Some times my wife turns the shop into a giant recycle bin. Boxes, paper, bottles all that.

Burl, you gotta stake your claim bro.


----------



## bnsfconductor (Jan 3, 2008)

Speaking of funny stories about having a shop my brother in law was remodeling his shop and deciding if he should install either a urinal or a sink. I think he decided on a sink finally because in a pinch it can be used as a urinal! LOL No need to go back into the house... 
But seriously, besides a loving wife that lets her husband spend time in his shop nothing else can bet that! 

Craig


----------



## xo18thfa (Jan 2, 2008)

My wife is very supportive too.

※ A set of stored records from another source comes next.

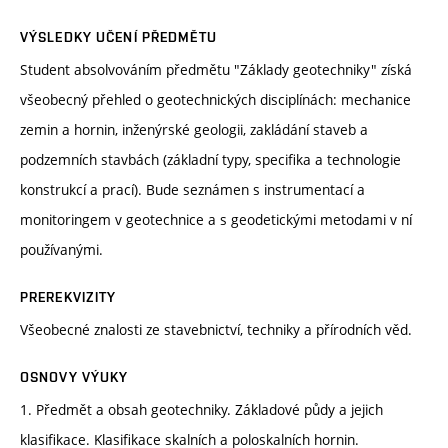
VÝSLEDKY UČENÍ PŘEDMĚTU
Student absolvováním předmětu "Základy geotechniky" získá
všeobecný přehled o geotechnických disciplínách: mechanice
zemin a hornin, inženýrské geologii, zakládání staveb a
podzemních stavbách (základní typy, specifika a technologie
konstrukcí a prací). Bude seznámen s instrumentací a
monitoringem v geotechnice a s geodetickými metodami v ní
používanými.
PREREKVIZITY
Všeobecné znalosti ze stavebnictví, techniky a přírodních věd.
OSNOVY VÝUKY
1. Předmět a obsah geotechniky. Základové půdy a jejich
klasifikace. Klasifikace skalních a poloskalních hornin.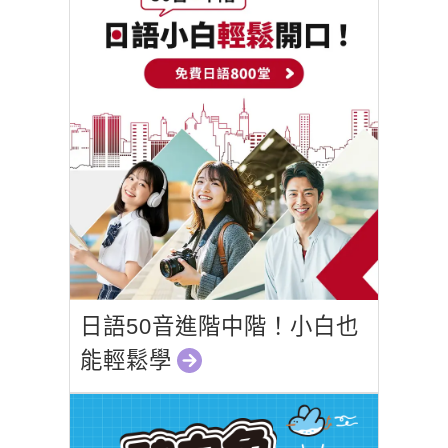
日語50音進階中階！小白也
能輕鬆學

I can have anything I want, as long as I make it. The sink was the right call. Dirt hands can "spoodge" the project (spoodge - verb: to cause a goopy, undesirable, sticky substance to end up on an equipment, material or personnel)


----------



## smcgill (Jan 2, 2008)

Nooooo You didn't give up the He Man Wowman .... Club? 
Kidding aside good luck. 
Every time I clean my shop/store room it's like getting a new shop, and all them things you werer looking for and have 2 now! 
Sean


----------



## Nutz-n-Bolts (Aug 12, 2010)

That's Awesome Burl! I know just how you feel right now. Got married a year and a half ago. Just finished a ten year rebuild of a little house we got. ( Including a 25 x 30 attached garage and room above addition in the last 2.5 years) Right now I'm building benches and cabinets in to garage too! I see you are in the attic with your shop. Does it get hot up there? Are your benches 18" deep? Lastly, how will you be able to get track from the out door layout so that you can drive engine right on to the work bench? Well have to go paint benches. Keep us posted on the shop build. Looking good.


----------



## DTI356 (Jan 3, 2008)

Congrats Burl, 

The bathroom remodel made me smile, it was the only room in my house that didn't get remodeled/reworked when I got married (6.5 short years ago). 

The workshop (as well as the whole garage) is looking good, I'm sure it will be functional and organized based on other projects you've done in the past. 

Just remember, keep your bride happy and you will be happy, don't try to help her when she just needs to talk thru something (the hardest part for me is biting my tongue and not offering suggestions/help). 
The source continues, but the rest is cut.